*TASK OBJECTIVE*. Omit every picture. Return all other data as it stands.

*DATA SECTION*.
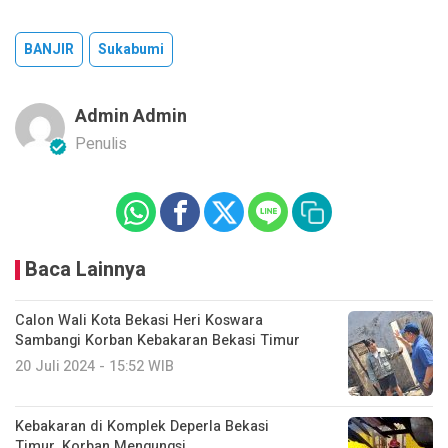
BANJIR
Sukabumi
Admin Admin
Penulis
Baca Lainnya
Calon Wali Kota Bekasi Heri Koswara
Sambangi Korban Kebakaran Bekasi Timur
20 Juli 2024 - 15:52 WIB
Kebakaran di Komplek Deperla Bekasi
Timur, Korban Mengungsi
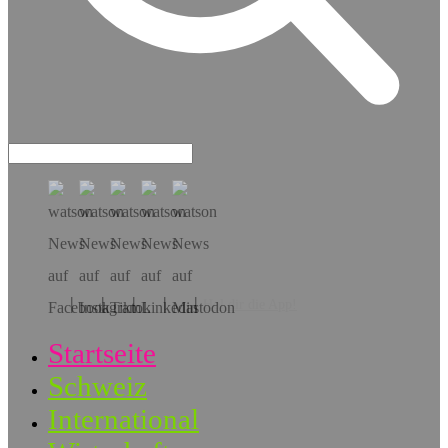
Hol dir die App!
Startseite
Schweiz
International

*WRITTEN ANSWER*.
BANJIR
Sukabumi
Admin Admin
Penulis
Baca Lainnya
Calon Wali Kota Bekasi Heri Koswara
Sambangi Korban Kebakaran Bekasi Timur
20 Juli 2024 - 15:52 WIB
Kebakaran di Komplek Deperla Bekasi
Timur, Korban Mengungsi
Hol dir die App!
Startseite
Schweiz
International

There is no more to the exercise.